Warning! In winter conditions, on a mountain, the risk of danger is hugely increased. The stakes are way higher. A lack of preparation or knowledge, or a missing piece of gear, could mean death in a very short time.
This is the most personal factor. There are people who never hike in winter, because any amount of cold means it’s too cold to hike.
However, with the right winter hiking gear, it’s possible to hike in comfort through most of winter, even if you choose to avoid the absolute coldest days.
A much smaller number of people seem to have both the gear and the will to hike even the bleakest of days. I will brave a certain amount of discomfort, but I definitely have a cut-off for when I sense it might be more than I’d enjoy.
Personally, if the wind chills drop below -4°F (-20°C), I tend to nope-out. That’s my personal too cold to hike limit.
Consider the remoteness of your planned hike, whether it’s a trailed route or a bushwhack, how steep it is, how difficult the terrain is — not just for yourself and your fellow hikers, but for any Search And Rescue (SAR) team members who may be called to your aid.
The risks you face are never just yours alone. They extend to your family and friends.
Consider in this COVID-era, that you do not want to end up in a hospital wing for reasons that are, essentially, elective.
Frostbite is when cold damages your skin or outer tissues. Basically, your skin and flesh can freeze just like a steak in your freezer. You don’t want this! It’s painful and severe tissue damage is irreversible. You can lose fingers and toes, the end of your nose. Definitely too cold to hike.
One of the problems with cold weather is that your feet and hands and face can become so numb you lose your sense of pain. This is why skin color is so important to track. At first, I notice my skin turns a little pink. But a few times I’ve seen the back of my hands turn yellow — an early (reversible) sign of frostbite.
Frostbite can be early, intermediate or advanced.
In the earliest stages of frostbite, skin turns pale yellow or white. It may itch or sting, and you might get a pins-and-needles sensation.

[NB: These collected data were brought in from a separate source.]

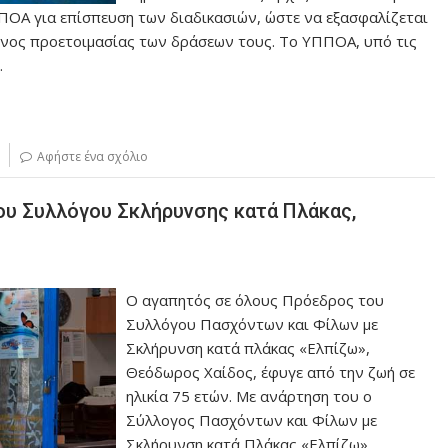
ΠΟΑ για επίσπευση των διαδικασιών, ώστε να εξασφαλίζεται
όνος προετοιμασίας των δράσεων τους. Το ΥΠΠΟΑ, υπό τις
…
Αφήστε ένα σχόλιο
ου Συλλόγου Σκλήρυνσης κατά Πλάκας,
Ο αγαπητός σε όλους Πρόεδρος του
Συλλόγου Πασχόντων και Φίλων με
Σκλήρυνση κατά πλάκας «Ελπίζω»,
Θεόδωρος Χαίδος, έφυγε από την ζωή σε
ηλικία 75 ετών. Με ανάρτηση του ο
Σύλλογος Πασχόντων και Φίλων με
Σκλήρυνση κατά Πλάκας «Ελπίζω»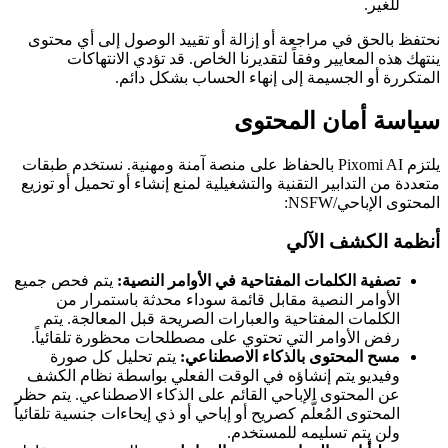
للغير.
نحتفظ بالحق في مراجعة أو إزالة أو تقييد الوصول إلى أي محتوى
ينتهك هذه المعايير وفقاً لتقديرنا الخاص. قد تؤدي الانتهاكات
المتكررة أو الجسيمة إلى إنهاء الحساب بشكل دائم.
سياسة أمان المحتوى
يلتزم Pixomi AI بالحفاظ على منصة آمنة ومهنية. نستخدم طبقات
متعددة من التدابير التقنية والتشغيلية لمنع إنشاء أو تحميل أو توزيع
المحتوى الإباحي/NSFW:
أنظمة الكشف الآلي
تصفية الكلمات المفتاحية في الأوامر النصية:
يتم فحص جميع
الأوامر النصية مقابل قائمة سوداء محدثة باستمرار من
الكلمات المفتاحية والعبارات الصريحة قبل المعالجة. يتم
رفض الأوامر التي تحتوي على مصطلحات محظورة تلقائياً.
مسح المحتوى بالذكاء الاصطناعي:
يتم تحليل كل صورة
وفيديو يتم إنشاؤه في الوقت الفعلي بواسطة نظام الكشف
عن المحتوى الإباحي القائم على الذكاء الاصطناعي. يتم حظر
المحتوى المُعلَّم كصريح أو إباحي أو ذي إيحاءات جنسية تلقائياً
ولن يتم تسليمه للمستخدم.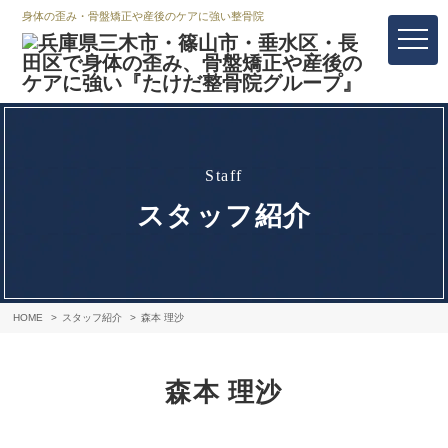
身体の歪み・骨盤矯正や産後のケアに強い整骨院
staff
スタッフ紹介
HOME
スタッフ紹介
森本 理沙
森本 理沙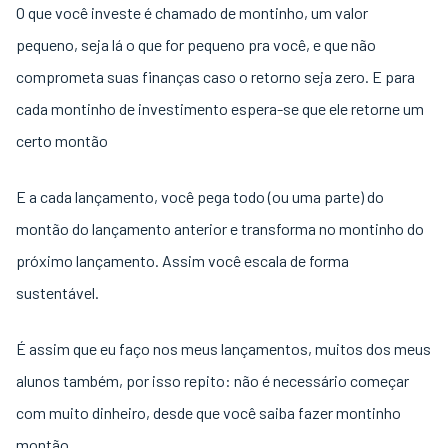
O que você investe é chamado de montinho, um valor
pequeno, seja lá o que for pequeno pra você, e que não
comprometa suas finanças caso o retorno seja zero. E para
cada montinho de investimento espera-se que ele retorne um
certo montão
E a cada lançamento, você pega todo (ou uma parte) do
montão do lançamento anterior e transforma no montinho do
próximo lançamento. Assim você escala de forma
sustentável.
É assim que eu faço nos meus lançamentos, muitos dos meus
alunos também, por isso repito: não é necessário começar
com muito dinheiro, desde que você saiba fazer montinho
montão.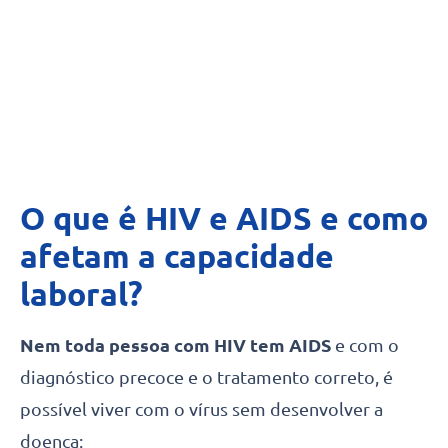
O que é HIV e AIDS e como
afetam a capacidade
laboral?
Nem toda pessoa com HIV tem AIDS
e com o
diagnóstico precoce e o tratamento correto, é
possível viver com o vírus sem desenvolver a
doença: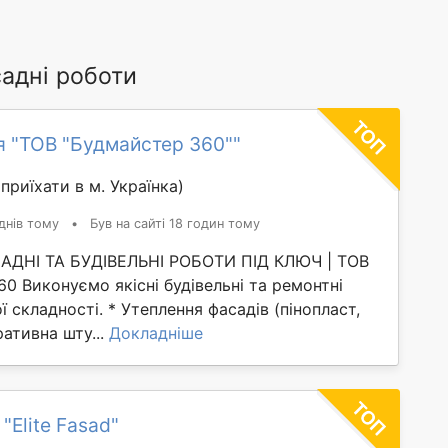
адні роботи
я "ТОВ "Будмайстер 360""
приїхати в м. Українка)
днів тому
•
Був на сайті 18 годин тому
АДНІ ТА БУДІВЕЛЬНІ РОБОТИ ПІД КЛЮЧ | ТОВ
 Виконуємо якісні будівельні та ремонтні
ї складності. * Утеплення фасадів (пінопласт,
ративна шту...
Докладніше
"Elite Fasad"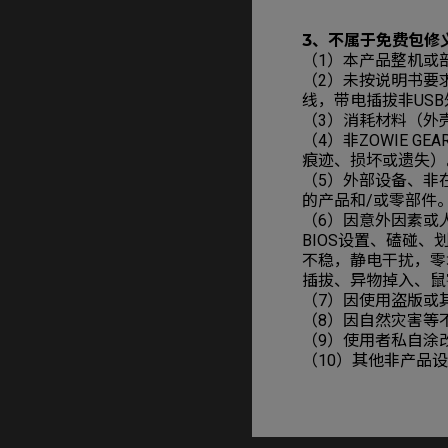
3、不属于免费包修
（1）本产品整机或
（2）未按说明书要
线，带电插拔非US
（3）消耗材料（外
（4）非ZOWIE 
痕迹、损坏或遗失）
（5）外部设备、非在
的产品和/或零部件
（6）因意外因素或
BIOS设置、磕碰
不稳，静电干扰，零
插拔、异物掉入、鼠
（7）因使用盗版或
（8）因自然灾害等
（9）使用者私自涂改
（10）其他非产品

After this, as you progress to the intermediate level, skin can become hard and waxy looking. Very not good.
Frostbite can happen quickly. At -10°F, it will develop on exposed skin in just a few minutes. Wind is a frostbite multiplier. Cover all exposed skin and stay dry.
You should monitor your skin regularly. Keep watch on your hands and face during any breaks, and keep moving. I find it takes 10-15 minutes hiking to warm back up after too-long a rest break.

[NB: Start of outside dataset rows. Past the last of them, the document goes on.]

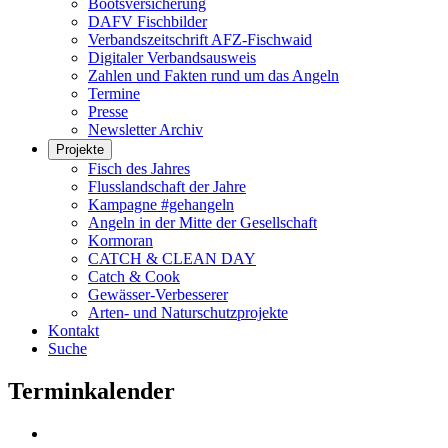
Bootsversicherung
DAFV Fischbilder
Verbandszeitschrift AFZ-Fischwaid
Digitaler Verbandsausweis
Zahlen und Fakten rund um das Angeln
Termine
Presse
Newsletter Archiv
Projekte
Fisch des Jahres
Flusslandschaft der Jahre
Kampagne #gehangeln
Angeln in der Mitte der Gesellschaft
Kormoran
CATCH & CLEAN DAY
Catch & Cook
Gewässer-Verbesserer
Arten- und Naturschutzprojekte
Kontakt
Suche
Terminkalender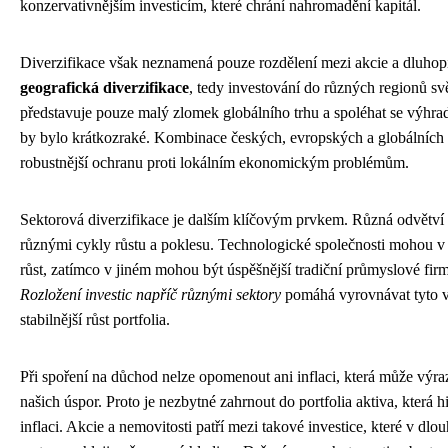
konzervativnějším investicím, které chrání nahromadění kapitál.
Diverzifikace však neznamená pouze rozdělení mezi akcie a dluhopis
geografická diverzifikace
, tedy investování do různých regionů s
představuje pouze malý zlomek globálního trhu a spoléhat se výhra
by bylo krátkozraké. Kombinace českých, evropských a globálních 
robustnější ochranu proti lokálním ekonomickým problémům.
Sektorová diverzifikace je dalším klíčovým prvkem. Různá odvětví
různými cykly růstu a poklesu. Technologické společnosti mohou 
růst, zatímco v jiném mohou být úspěšnější tradiční průmyslové firm
Rozložení investic napříč různými sektory
pomáhá vyrovnávat tyto v
stabilnější růst portfolia.
Při spoření na důchod nelze opomenout ani inflaci, která může výraz
našich úspor. Proto je nezbytné zahrnout do portfolia aktiva, která h
inflaci. Akcie a nemovitosti patří mezi takové investice, které v d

Is it too cold to hike in summer? Maybe! Strictly speaking, it’s possible to slip into hypothermia even in August. Any time your body is unable to thermoregulate enough heat, you’ll start to feel the effects of hypothermia. These include…
- progressing from shivering (a good thing) to no longer shivering (a bad thing)
- slow/shallow breathing
- memory loss
- slurred speech, and…
- loss of coordination
Any one of these symptoms, on any hike, at any time, is a signal of serious trouble.
Hikers rightly fear water next to their skin. Be it rain, melted snow, or even just sweat, moisture is a hypothermia multiplier. Stay dry. Stay warm.
Winter Hiking Gear
“There’s no such thing as bad weather — only bad gear!” (That’s what Scandinavians say.)
The right gear certainly opens up the spectacular world of winter hiking. Too cold to hike? Maybe not. Modern winter hiking gear goes a long way to protecting us from the elements. But Remember: even the best gear can only reduce risks, never eliminate them.
On a mountain, in winter, any incapacitation or injury is potentially deadly.
Want to know what your hiking in cold weather outfit should look like? Here are some articles to get you started on gear for winter hikes…
- Check out this comprehensive Winter Hiking Kit List and learn how to stay warm and safe
- Grab the Winter Day-Hike Checklist — a PDF download with everything you need in one place
- The winter hiking gear in these lists is additional to a basic mountain hiking kit which should always include The Ten Essentials and the correct emergency number!
Too Cold to Hike?
On you can decide if it’s too cold to hike for you. But the above considerations, I hope, will help you interrogate your own needs and personal risk assessment.